Our system is designed with many saved Tables that are used as a messaging mechanism. These tables have ~15 columns (all saved parameters) that define the message structure with some parameters being a string that can range in size from a few hundred bytes to 10s of thousands of bytes. A message gets added to the table for the element to process and once processed it is removed from the table. Under normal conditions rows(messages) get added then deleted at a relative high frequency, < sec, and hundreds, or sometimes thousands, of rows can get added at the same time one right after the other before they can get processed. Because these tables are saved parameters, every add/delete results in the data getting saved/deleted from the database. Due to issues with the DataMiner/MySQL interface mechanism, this eventually results in the database containing complete or partial rows that should have been deleted but did not, which then cause issues the next time the protocol is started because it loads the old and possibly incomplete data into the table for processing again causing system problems and sometime the element to crash on exception.
Question:
How will DataMiner/Cassandra handle this high frequency add/delete behavior? Does anyone foresee any potential issues with this in Cassandra? Cassandra testing results have been very promising and it appears Cassandra based system can handle this without issue, but I wanted to reach out to the experts to see if anyone sees any potential issues with this.

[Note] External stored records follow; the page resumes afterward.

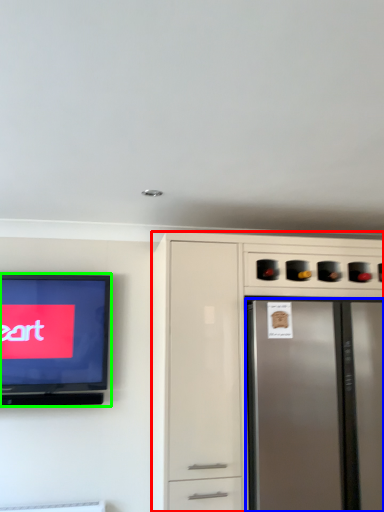 Question: Which object is the closest to the cabinetry (highlighted by a red box)? Choose among these: refrigerator (highlighted by a blue box) or television (highlighted by a green box).

Choices:
 (A) refrigerator
 (B) television

Answer: (A) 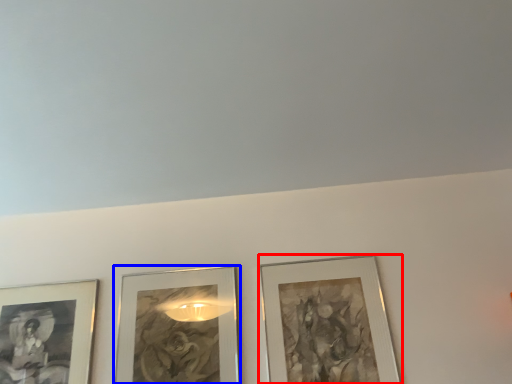 Question: Which of the following is the closest to the observer, picture frame (highlighted by a red box) or picture frame (highlighted by a blue box)?

Choices:
 (A) picture frame
 (B) picture frame

Answer: (A) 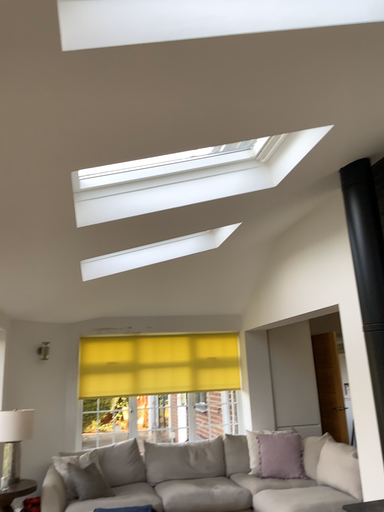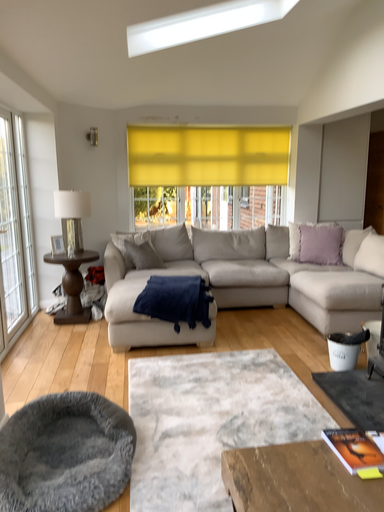 Question: How did the camera likely rotate when shooting the video?

Choices:
 (A) rotated upward
 (B) rotated downward

Answer: (B) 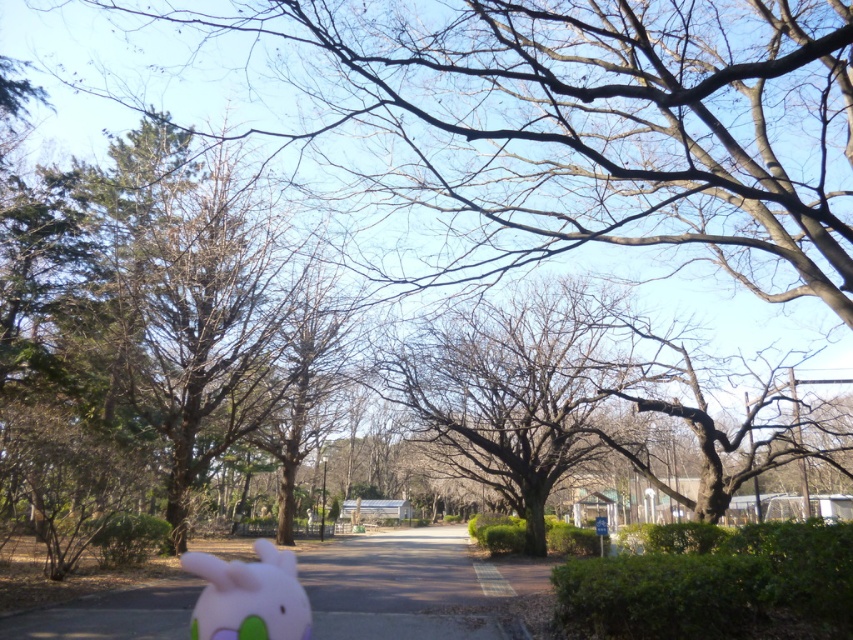 Question: Is bare branches at center smaller than pink felt plushie at lower left?

Choices:
 (A) no
 (B) yes

Answer: (B)

Question: Is bare branches at center further to camera compared to pink felt plushie at lower left?

Choices:
 (A) no
 (B) yes

Answer: (B)

Question: Among these points, which one is nearest to the camera?

Choices:
 (A) (283, 611)
 (B) (576, 460)

Answer: (A)

Question: Which point appears closest to the camera in this image?

Choices:
 (A) (215, 598)
 (B) (584, 305)

Answer: (A)

Question: Is bare branches at center smaller than pink felt plushie at lower left?

Choices:
 (A) yes
 (B) no

Answer: (A) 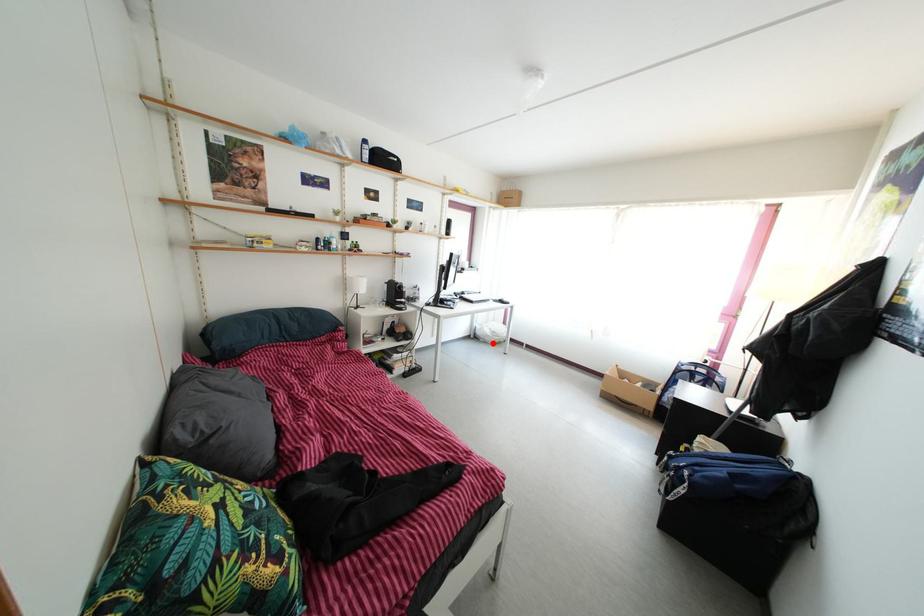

Thanks in advance for any feedback provided.
Jeff,
This has the potential of creating problems even for Cassandra. At such high frequency, we have seen that a a large number of tombstones (unprocessed records) start accumulating in Cassandra, which could lead to general database failures after element's restart.
I'm not sure how necessary saving the table columns is, but if all you are doing is using the tables as buffers, I'd recommend not to save any column and rather mark them as volatile, which will greatly improve the performance of Cassandra and DataMiner by not having to keep track of so many parameter states after element restart.
Further into the purpose of the mentioned tables, you might want to turn to Elastic for any fast lookups necessary. The indexing engine is a much suitable place for such operations.